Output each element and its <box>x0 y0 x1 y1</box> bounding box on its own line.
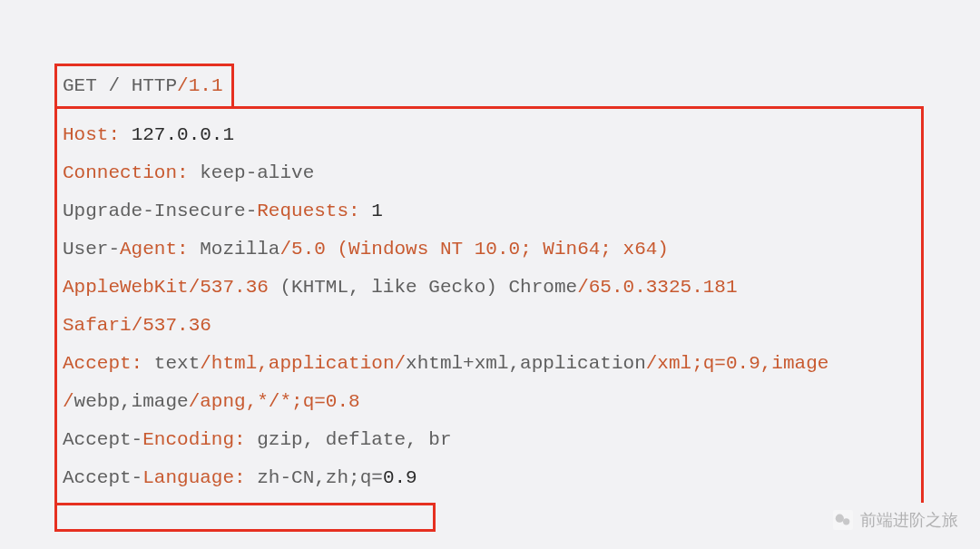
svg-point-0 <box>836 515 844 523</box>
watermark-text: 前端进阶之旅 <box>860 509 958 531</box>
bottom-empty-box <box>54 503 436 532</box>
header-upgrade-insecure-requests: Upgrade-Insecure-Requests: 1 <box>63 192 916 230</box>
headers-box: Host: 127.0.0.1 Connection: keep-alive U… <box>54 106 924 503</box>
http-path: / <box>108 75 120 96</box>
header-accept-language: Accept-Language: zh-CN,zh;q=0.9 <box>63 459 916 497</box>
header-user-agent-cont2: Safari/537.36 <box>63 307 916 345</box>
header-accept: Accept: text/html,application/xhtml+xml,… <box>63 345 916 383</box>
svg-point-1 <box>843 518 849 524</box>
header-accept-encoding: Accept-Encoding: gzip, deflate, br <box>63 421 916 459</box>
http-protocol: HTTP <box>132 75 177 96</box>
header-accept-cont: /webp,image/apng,*/*;q=0.8 <box>63 383 916 421</box>
http-version: 1.1 <box>189 75 223 96</box>
header-host: Host: 127.0.0.1 <box>63 116 916 154</box>
wechat-icon <box>833 510 853 530</box>
http-method: GET <box>63 75 97 96</box>
http-request-diagram: GET / HTTP/1.1 Host: 127.0.0.1 Connectio… <box>54 64 926 532</box>
header-user-agent: User-Agent: Mozilla/5.0 (Windows NT 10.0… <box>63 230 916 269</box>
header-user-agent-cont: AppleWebKit/537.36 (KHTML, like Gecko) C… <box>63 269 916 307</box>
request-line-box: GET / HTTP/1.1 <box>54 64 234 106</box>
watermark: 前端进阶之旅 <box>833 509 958 531</box>
header-connection: Connection: keep-alive <box>63 154 916 192</box>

——————

* What is being asked
With the pictures omitted, reproduce the data above exactly.

* Exercise result
Output each element and its <box>x0 y0 x1 y1</box> bounding box on its own line.
svg-point-0 <box>836 515 844 523</box>
watermark-text: 前端进阶之旅 <box>860 509 958 531</box>
bottom-empty-box <box>54 503 436 532</box>
header-upgrade-insecure-requests: Upgrade-Insecure-Requests: 1 <box>63 192 916 230</box>
headers-box: Host: 127.0.0.1 Connection: keep-alive U… <box>54 106 924 503</box>
http-path: / <box>108 75 120 96</box>
header-accept-language: Accept-Language: zh-CN,zh;q=0.9 <box>63 459 916 497</box>
header-user-agent-cont2: Safari/537.36 <box>63 307 916 345</box>
header-accept: Accept: text/html,application/xhtml+xml,… <box>63 345 916 383</box>
svg-point-1 <box>843 518 849 524</box>
header-accept-encoding: Accept-Encoding: gzip, deflate, br <box>63 421 916 459</box>
http-protocol: HTTP <box>132 75 177 96</box>
header-accept-cont: /webp,image/apng,*/*;q=0.8 <box>63 383 916 421</box>
http-version: 1.1 <box>189 75 223 96</box>
header-host: Host: 127.0.0.1 <box>63 116 916 154</box>
wechat-icon <box>833 510 853 530</box>
http-method: GET <box>63 75 97 96</box>
http-request-diagram: GET / HTTP/1.1 Host: 127.0.0.1 Connectio… <box>54 64 926 532</box>
header-user-agent: User-Agent: Mozilla/5.0 (Windows NT 10.0… <box>63 230 916 269</box>
header-user-agent-cont: AppleWebKit/537.36 (KHTML, like Gecko) C… <box>63 269 916 307</box>
request-line-box: GET / HTTP/1.1 <box>54 64 234 106</box>
watermark: 前端进阶之旅 <box>833 509 958 531</box>
header-connection: Connection: keep-alive <box>63 154 916 192</box>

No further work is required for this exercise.